**[D] by** -- Repeat Stata command on subsets of the data

__Syntax__

**by** *varlist***:** *stata_cmd*

__bys__**ort** *varlist***:** *stata_cmd*

The above diagrams show **by** and **bysort** as they are typically used. The
full syntax of the commands is

**by** *varlist**1* [**(***varlist**2***)**] [**,** __s__**ort** **rc0**]**:** *stata_cmd*

__bys__**ort** *varlist**1* [**(***varlist**2***)**] [**,** **rc0**]**:** *stata_cmd*

__Description__

Most Stata commands allow the **by** prefix, which repeats the command for
each group of observations for which the values of the variables in
*varlist* are the same. **by** without the **sort** option requires that the data
be sorted by *varlist*; see **[D] sort**.

Stata commands that work with the **by** prefix indicate this immediately
following their syntax diagram by reporting, for example, "**by** is allowed;
see **[D] by**" or "**bootstrap**, **by**, etc., are allowed; see prefix".

**by** and **bysort** are really the same command; **bysort** is just **by** with the
**sort** option.

The *varlist1* **(***varlist2***)** syntax is of special use to programmers. It
verifies that the data are sorted by *varlist1 varlist2* and then performs
a **by** as if only *varlist1* were specified. For instance,

**by pid (time): generate growth = (bp - bp[_n-1])/bp**

performs the **generate** by values of **pid** but first verifies that the data
are sorted by **pid** and **time** within **pid**.

__Options__

**sort** specifies that if the data are not already sorted by *varlist*, **by**
should sort them.

**rc0** specifies that even if the *stata_cmd* produces an error in one of the
by-groups, then **by** is still to run the *stata_cmd* on the remaining
by-groups.

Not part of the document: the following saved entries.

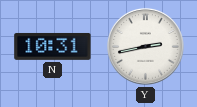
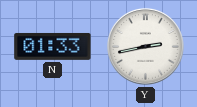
N: 10:31 -> 01:33
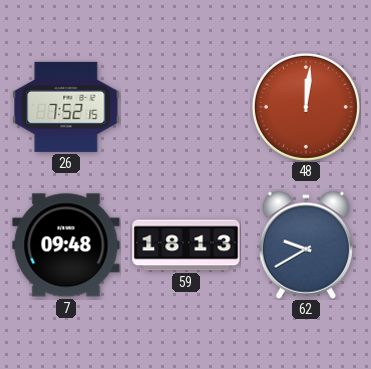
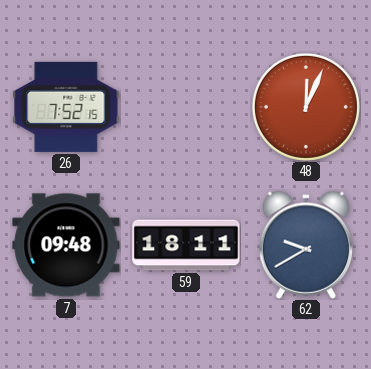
48: 12:01 -> 12:04
59: 18:13 -> 18:11
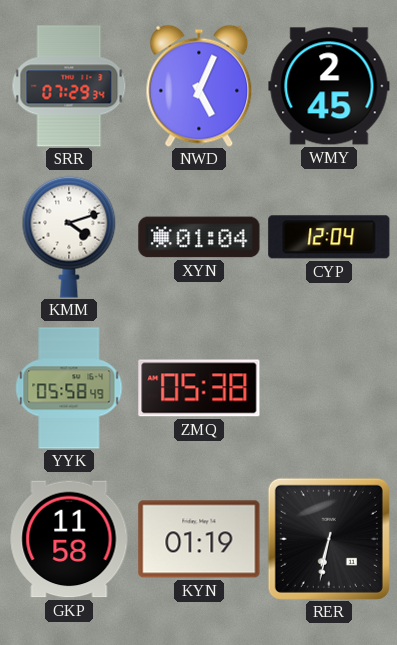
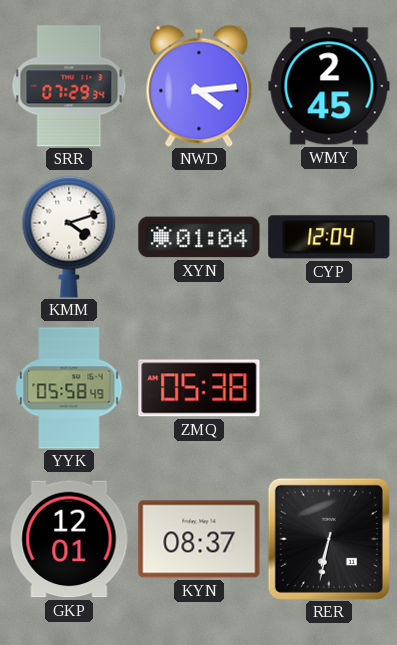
NWD: 5:04 -> 4:14
GKP: 11:58 -> 12:01
KYN: 01:19 -> 08:37
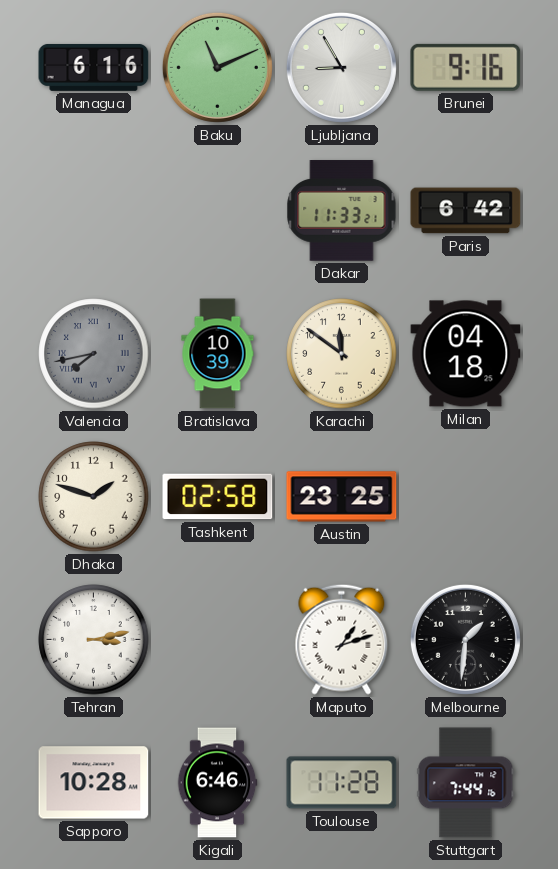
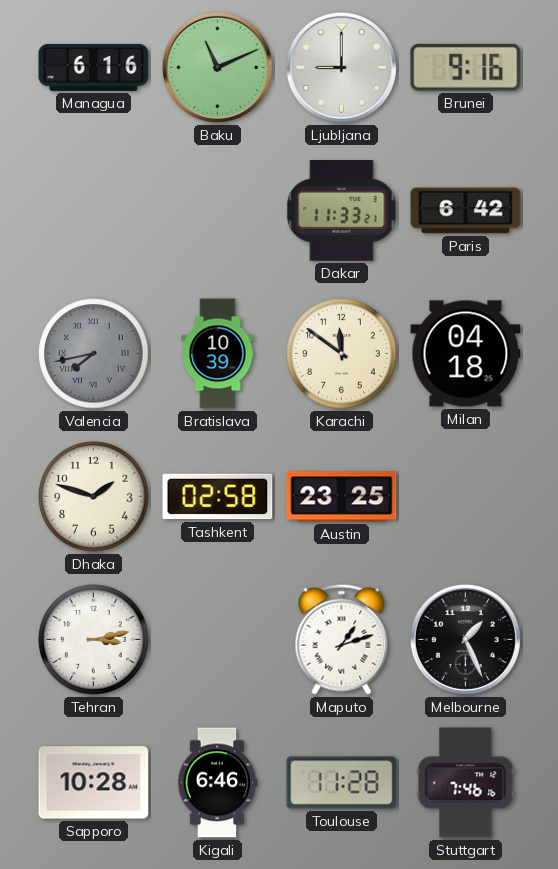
Ljubljana: 8:55 -> 9:00
Melbourne: 1:31 -> 1:26
Stuttgart: 7:44 -> 7:46
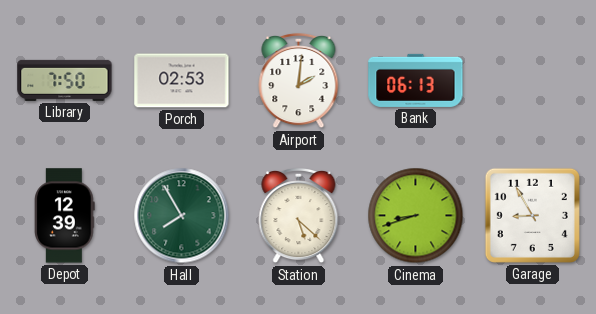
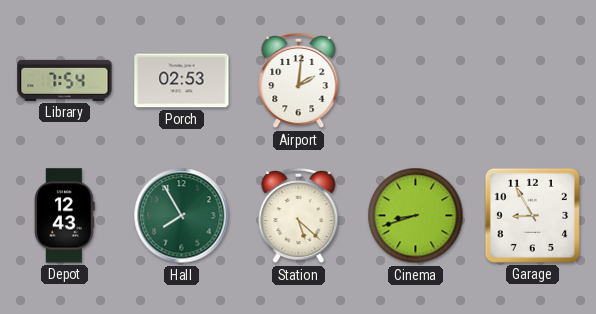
Library: 7:50 -> 7:54
Bank: 06:13 -> none
Depot: 12:39 -> 12:43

The default action is to stop when an error occurs. **rc0**
is especially useful when *stata_cmd* is an estimation command and some
by-groups have insufficient observations.

__Examples__

---------------------------------------------------------------------------
Setup
**. sysuse auto**

For each category of **foreign**, display summary statistics for **rep78**
**. by foreign: summarize rep78**

Same as above command, but check that the data are sorted by **foreign** and
**make** within **foreign**
**. by foreign (make): summarize rep78**
not sorted
r(5);
**. sort foreign make**
**. by foreign (make): summarize rep78**

For each category of **rep78**, display frequency counts of **foreign**
**. by rep78: tabulate foreign**
not sorted
r(5);
**. sort rep78**
**. by rep78: tabulate foreign**

Equivalent to above two commands
**. by rep78, sort: tabulate foreign**

Equivalent to above command
**. bysort rep78: tabulate foreign**

For each category of **rep78** within categories of **foreign**, display summary
statistics for **price**
**. by foreign rep78, sort: summarize price**

---------------------------------------------------------------------------
Setup
**. sysuse autornd**
**. keep in 1/20**

Store in new variable **mean_w** the mean value of **weight** for each category
of **mpg**
**. by mpg, sort: egen mean_w = mean(weight)**
---------------------------------------------------------------------------

__Technical note__

**by** repeats the *stata_cmd* for each group defined by *varlist*. If *stata_cmd*
stores results, only the results from the last group on which *stata_cmd*
executes will be stored.